» EXTRACTED INFORMATION:

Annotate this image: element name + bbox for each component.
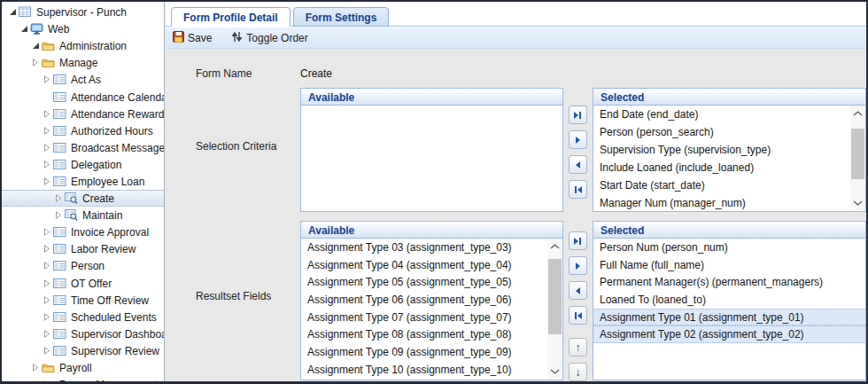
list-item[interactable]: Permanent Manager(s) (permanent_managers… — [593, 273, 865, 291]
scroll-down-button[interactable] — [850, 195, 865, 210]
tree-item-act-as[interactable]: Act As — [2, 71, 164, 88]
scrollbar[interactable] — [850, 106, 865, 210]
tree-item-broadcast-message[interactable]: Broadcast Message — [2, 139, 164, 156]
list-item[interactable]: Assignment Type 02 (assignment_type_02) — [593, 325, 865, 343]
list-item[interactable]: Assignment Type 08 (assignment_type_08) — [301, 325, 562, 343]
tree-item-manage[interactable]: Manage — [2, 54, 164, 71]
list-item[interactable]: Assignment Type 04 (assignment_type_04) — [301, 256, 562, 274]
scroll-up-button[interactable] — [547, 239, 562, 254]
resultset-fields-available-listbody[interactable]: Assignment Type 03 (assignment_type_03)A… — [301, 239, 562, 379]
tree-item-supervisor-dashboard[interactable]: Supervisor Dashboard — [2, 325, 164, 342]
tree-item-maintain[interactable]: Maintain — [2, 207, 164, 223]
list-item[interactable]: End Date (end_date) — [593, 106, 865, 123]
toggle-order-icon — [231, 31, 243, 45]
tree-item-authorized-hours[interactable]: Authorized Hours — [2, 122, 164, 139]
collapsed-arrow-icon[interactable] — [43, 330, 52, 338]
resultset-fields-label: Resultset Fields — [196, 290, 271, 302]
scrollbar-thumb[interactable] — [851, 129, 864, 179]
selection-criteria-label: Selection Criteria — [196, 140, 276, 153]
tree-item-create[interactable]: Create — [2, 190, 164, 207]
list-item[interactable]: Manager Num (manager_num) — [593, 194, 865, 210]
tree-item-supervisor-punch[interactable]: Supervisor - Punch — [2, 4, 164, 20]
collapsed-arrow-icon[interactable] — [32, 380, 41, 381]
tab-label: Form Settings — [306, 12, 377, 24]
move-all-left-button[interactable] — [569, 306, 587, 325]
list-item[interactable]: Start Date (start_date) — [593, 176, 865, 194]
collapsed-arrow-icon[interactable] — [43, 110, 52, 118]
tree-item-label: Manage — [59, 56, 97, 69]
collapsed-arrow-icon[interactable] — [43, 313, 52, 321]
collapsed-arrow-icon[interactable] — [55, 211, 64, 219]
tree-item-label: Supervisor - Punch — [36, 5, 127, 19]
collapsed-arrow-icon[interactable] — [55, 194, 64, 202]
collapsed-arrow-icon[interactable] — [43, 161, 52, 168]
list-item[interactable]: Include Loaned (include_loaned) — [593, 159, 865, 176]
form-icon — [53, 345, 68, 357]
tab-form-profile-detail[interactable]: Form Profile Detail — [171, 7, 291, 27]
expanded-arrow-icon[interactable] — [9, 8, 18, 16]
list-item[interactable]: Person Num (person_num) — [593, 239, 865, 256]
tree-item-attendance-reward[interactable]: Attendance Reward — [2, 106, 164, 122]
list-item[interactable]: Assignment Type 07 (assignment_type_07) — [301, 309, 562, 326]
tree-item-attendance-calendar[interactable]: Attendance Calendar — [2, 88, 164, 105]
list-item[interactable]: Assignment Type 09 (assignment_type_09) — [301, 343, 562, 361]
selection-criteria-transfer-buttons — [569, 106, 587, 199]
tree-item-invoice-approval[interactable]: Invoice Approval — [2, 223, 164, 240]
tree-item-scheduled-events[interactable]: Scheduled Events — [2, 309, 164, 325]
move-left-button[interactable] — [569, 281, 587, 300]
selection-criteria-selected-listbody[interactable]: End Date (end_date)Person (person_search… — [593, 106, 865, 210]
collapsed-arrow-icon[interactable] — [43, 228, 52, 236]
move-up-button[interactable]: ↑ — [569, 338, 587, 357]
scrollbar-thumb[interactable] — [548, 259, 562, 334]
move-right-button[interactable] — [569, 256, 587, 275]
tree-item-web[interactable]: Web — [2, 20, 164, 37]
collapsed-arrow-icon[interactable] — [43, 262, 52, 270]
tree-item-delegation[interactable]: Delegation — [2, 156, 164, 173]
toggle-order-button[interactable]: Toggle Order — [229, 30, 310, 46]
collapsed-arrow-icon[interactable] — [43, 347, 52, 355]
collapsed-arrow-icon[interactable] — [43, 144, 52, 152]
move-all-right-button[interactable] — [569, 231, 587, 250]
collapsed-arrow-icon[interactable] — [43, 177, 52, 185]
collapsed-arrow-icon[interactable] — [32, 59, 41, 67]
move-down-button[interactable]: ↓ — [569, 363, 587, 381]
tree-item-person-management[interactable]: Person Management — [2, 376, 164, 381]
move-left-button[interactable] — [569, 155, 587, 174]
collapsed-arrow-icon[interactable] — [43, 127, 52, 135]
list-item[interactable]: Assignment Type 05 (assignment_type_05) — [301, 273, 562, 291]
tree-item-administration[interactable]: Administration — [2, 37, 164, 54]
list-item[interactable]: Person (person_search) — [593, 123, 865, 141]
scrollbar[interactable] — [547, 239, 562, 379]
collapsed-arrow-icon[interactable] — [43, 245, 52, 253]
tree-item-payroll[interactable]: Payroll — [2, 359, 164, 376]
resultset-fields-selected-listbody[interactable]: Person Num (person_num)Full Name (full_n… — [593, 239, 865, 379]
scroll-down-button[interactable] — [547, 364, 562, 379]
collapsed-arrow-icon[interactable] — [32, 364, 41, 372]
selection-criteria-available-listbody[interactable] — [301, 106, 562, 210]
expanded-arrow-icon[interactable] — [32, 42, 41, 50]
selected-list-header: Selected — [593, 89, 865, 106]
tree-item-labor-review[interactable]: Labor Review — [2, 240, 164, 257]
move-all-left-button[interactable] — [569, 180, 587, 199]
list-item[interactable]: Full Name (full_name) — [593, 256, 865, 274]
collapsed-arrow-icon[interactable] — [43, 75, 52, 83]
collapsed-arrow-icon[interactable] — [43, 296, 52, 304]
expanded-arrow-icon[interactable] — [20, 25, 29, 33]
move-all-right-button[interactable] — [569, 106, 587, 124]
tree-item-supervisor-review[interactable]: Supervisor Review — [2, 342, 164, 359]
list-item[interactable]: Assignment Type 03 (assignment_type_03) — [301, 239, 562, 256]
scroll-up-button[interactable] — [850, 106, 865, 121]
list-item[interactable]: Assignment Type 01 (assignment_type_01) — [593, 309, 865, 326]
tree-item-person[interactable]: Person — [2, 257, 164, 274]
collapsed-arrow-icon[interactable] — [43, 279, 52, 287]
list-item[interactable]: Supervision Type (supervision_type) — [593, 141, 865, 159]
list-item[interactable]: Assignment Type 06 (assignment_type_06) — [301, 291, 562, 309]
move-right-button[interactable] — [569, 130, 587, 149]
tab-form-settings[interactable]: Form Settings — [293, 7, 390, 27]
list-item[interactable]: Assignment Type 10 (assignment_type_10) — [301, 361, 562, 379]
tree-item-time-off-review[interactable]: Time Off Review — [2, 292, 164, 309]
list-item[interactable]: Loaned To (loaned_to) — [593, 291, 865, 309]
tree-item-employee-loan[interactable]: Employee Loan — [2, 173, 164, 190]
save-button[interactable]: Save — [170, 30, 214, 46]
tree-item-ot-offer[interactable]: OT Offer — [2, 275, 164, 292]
...
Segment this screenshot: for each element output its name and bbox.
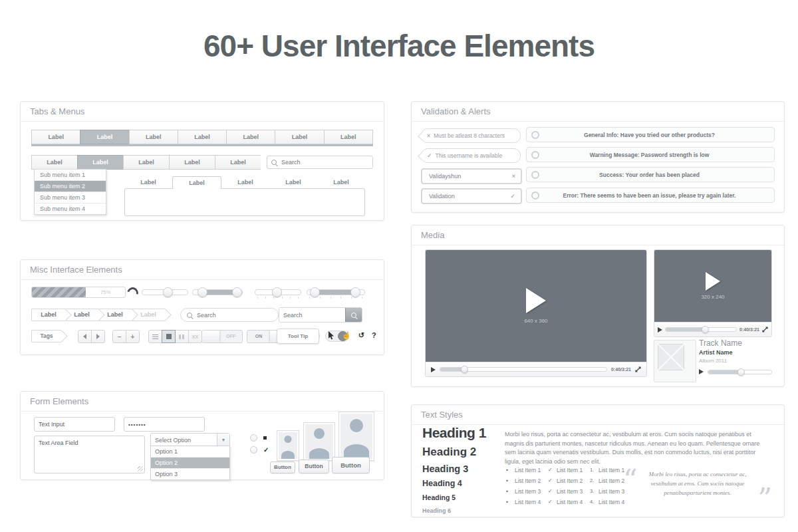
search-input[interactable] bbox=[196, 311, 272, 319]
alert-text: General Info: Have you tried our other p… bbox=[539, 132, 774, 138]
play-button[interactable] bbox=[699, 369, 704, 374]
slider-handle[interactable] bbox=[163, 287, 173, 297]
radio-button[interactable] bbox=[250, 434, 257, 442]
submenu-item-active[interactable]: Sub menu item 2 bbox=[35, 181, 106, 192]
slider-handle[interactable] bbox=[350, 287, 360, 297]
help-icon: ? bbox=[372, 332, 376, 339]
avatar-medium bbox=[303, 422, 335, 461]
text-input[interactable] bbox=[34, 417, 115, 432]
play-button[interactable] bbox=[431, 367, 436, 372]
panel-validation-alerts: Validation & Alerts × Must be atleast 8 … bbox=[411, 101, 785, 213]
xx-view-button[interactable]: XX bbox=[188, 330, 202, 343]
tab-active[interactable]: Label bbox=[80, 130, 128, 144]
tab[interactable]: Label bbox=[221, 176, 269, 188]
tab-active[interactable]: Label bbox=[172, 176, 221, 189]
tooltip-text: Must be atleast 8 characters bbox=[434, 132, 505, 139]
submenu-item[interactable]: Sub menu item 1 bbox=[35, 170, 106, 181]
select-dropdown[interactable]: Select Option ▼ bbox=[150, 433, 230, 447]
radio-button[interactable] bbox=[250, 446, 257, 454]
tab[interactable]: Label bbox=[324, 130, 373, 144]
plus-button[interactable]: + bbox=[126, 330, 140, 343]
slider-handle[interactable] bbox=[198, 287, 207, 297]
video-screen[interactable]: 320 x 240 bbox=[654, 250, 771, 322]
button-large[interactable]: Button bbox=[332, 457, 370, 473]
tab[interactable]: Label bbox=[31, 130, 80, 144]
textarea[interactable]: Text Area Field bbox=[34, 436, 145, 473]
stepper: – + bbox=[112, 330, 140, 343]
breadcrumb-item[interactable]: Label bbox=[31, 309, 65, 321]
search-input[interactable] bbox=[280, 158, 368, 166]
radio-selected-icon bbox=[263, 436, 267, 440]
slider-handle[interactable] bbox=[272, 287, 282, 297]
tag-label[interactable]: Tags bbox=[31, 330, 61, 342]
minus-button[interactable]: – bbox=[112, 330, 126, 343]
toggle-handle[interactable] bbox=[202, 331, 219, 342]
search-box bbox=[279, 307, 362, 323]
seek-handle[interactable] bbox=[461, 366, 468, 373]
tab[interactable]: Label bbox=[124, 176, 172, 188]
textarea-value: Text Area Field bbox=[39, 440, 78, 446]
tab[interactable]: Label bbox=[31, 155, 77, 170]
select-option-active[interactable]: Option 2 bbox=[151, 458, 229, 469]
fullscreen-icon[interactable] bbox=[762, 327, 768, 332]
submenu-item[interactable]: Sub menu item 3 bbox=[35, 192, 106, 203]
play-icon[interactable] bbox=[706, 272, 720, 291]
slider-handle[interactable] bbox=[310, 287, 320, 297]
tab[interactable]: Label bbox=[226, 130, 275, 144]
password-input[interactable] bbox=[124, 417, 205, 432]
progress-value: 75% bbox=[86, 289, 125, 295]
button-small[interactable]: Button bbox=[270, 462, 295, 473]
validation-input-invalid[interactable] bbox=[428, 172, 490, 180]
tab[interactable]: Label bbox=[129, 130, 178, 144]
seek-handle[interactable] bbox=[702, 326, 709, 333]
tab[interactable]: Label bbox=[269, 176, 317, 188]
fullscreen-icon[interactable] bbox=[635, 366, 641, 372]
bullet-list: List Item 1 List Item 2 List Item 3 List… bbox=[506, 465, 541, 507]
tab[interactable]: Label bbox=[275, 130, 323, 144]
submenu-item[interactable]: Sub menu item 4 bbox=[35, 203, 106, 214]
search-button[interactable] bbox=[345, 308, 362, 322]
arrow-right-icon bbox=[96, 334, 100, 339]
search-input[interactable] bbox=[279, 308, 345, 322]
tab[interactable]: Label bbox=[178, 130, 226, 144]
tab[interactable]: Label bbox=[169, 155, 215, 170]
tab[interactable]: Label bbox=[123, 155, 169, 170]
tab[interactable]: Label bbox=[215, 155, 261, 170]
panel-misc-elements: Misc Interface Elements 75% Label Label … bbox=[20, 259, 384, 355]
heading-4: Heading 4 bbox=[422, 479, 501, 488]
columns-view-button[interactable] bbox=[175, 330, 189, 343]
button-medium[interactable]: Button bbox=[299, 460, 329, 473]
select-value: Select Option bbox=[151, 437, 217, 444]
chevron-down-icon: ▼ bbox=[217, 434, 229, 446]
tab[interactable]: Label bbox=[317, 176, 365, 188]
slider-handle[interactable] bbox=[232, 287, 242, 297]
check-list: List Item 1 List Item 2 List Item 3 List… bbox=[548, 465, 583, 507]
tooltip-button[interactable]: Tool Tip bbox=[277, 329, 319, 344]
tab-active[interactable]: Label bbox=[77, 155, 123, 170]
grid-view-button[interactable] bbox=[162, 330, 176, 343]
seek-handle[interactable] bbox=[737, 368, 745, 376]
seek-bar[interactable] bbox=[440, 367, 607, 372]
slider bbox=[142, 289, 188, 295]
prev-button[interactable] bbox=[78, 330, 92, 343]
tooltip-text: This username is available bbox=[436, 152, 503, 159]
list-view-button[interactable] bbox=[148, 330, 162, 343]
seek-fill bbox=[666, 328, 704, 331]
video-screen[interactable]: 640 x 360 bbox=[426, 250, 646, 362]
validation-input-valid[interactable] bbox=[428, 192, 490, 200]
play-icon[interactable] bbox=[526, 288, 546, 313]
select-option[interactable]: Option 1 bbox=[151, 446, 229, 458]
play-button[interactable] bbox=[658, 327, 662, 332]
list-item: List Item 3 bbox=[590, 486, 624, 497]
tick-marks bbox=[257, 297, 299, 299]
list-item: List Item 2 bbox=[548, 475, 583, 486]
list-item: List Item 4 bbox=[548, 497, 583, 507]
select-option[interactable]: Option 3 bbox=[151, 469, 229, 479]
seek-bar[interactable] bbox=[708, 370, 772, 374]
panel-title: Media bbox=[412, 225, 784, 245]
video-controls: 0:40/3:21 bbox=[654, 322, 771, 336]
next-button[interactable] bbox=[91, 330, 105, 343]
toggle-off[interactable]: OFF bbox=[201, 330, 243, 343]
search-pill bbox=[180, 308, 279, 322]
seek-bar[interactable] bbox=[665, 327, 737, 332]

» TASK INSTRUCTIONS:
Please say how many lines in the entries hold the string "Date". Give only the number.

» RESPONSE FOR THIS EXERCISE:
3